# Samsung SyncMaster B2430H => gute wahl?



## Drunken Corpse (16. September 2010)

moin, moin.
da nun seit 6 jahren mein 17''er von schneider seine dienste für mich  verrichtet hat (er funktioniert dennoch noch^^) würde ich mir nun  langsam mal einen größeren zulegen. ich habe mir den 
*
Samsung SyncMaster B2430H*

ausgesucht da er in meinen preissegment liegt und im PCGH-test  überraschend gut (<2,0) abgeschnitten hat. Die H-version wegen HDMI  anschluss.

nutzen werde ich in für alles, vorallem gaming.

hat jemand erfahrung damit?

ich würde gerne meinen "alten" als zweitmonitor betreiben, kann es zu komplikationen kommen?

schonmal danke

mfg.: DC 



			Dieser Inhalt steht nur eingeloggten Mitgliedern zur Verfügung.
        

​


----------



## Drunken Corpse (19. September 2010)

mmmhh..schade das noch keiner helfen konnte....
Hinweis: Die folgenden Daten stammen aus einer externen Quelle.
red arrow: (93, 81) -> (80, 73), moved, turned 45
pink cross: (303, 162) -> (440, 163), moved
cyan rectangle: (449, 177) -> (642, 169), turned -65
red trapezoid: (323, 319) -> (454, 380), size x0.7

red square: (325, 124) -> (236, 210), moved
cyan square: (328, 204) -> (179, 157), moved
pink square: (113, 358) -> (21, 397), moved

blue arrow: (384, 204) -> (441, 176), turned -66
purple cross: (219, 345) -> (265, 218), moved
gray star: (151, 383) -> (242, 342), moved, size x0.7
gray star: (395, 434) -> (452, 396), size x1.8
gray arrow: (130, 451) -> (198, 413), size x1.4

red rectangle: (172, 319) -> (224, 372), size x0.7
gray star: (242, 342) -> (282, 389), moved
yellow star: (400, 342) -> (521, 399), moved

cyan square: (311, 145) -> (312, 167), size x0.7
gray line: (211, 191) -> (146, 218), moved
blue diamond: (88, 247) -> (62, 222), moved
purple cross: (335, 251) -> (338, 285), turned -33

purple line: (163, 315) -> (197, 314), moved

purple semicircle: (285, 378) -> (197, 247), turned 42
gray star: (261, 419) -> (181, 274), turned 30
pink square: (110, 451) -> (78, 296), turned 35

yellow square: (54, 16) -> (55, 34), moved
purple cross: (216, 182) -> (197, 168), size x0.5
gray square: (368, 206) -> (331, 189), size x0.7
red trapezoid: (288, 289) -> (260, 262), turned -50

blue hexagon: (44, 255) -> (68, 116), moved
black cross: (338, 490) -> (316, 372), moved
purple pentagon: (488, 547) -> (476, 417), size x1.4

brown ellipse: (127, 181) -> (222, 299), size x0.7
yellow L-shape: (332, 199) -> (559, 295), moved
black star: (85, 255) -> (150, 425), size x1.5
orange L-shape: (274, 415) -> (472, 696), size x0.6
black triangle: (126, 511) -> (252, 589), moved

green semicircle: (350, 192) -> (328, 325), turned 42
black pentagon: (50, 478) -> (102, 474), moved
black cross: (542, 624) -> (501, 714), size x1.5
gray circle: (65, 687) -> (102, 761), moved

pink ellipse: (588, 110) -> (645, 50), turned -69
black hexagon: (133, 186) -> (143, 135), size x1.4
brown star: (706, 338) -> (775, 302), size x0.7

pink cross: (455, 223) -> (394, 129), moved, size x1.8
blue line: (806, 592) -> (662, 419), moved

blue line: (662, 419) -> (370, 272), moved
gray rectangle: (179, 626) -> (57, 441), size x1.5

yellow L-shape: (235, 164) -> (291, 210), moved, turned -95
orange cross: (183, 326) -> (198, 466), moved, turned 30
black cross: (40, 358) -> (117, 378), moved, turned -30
kann denn wenigstens jemand nen anderen vorschlag machen?

zurzeit hab ich noch 2 weitere in ausblick:

*Samsung P2450H 61 cm (24 Zoll) Full-HD TFT-Monitor (VGA, DVI, HDMI, Reaktionszeit 2ms) schwarz*


=> wobei in rezessionen geschrieben wird das er brummt?

oder den 

G2420HDBL von Benq welcher allerdings keinen HDMI-anschluss hat

also er sollte nicht mehr als 250€ kosten von 24'' wäre ich angetan, HDMI sollte er auch haben.

mfg.: DC


----------



## AchtBit (22. September 2010)

Ich hab das 23" Modell und kann nichts negatives sagen. Brummen tut er nicht. Das Kabel ist schlechte Quali, sonst top.


----------



## Drunken Corpse (22. September 2010)

alles klar

den

Samsung SM BX2450 60,96 cm LED Monitor schwarz: Amazon.de: Computer & Zubehör

hab ich mir auch noch ausgeguckt....

kann jemand daszu was sagen?

mfg.: DC


----------



## Janny (22. September 2010)

Zum P2450H kann ich zwar nicht's genaueres sagen, aber ich hab das 23" Modell.
Wie von Samsung gewohnt ein Super Monitor, läuft ruhig und einwandfrei, super verarbeitung, klasse Bild. 

Der SM BX2450 sieht auch interessant aus, wobei mir der Fuß nicht gefällt, sieht so nach "kleiderständer-optik" aus, naja Geschmackssache.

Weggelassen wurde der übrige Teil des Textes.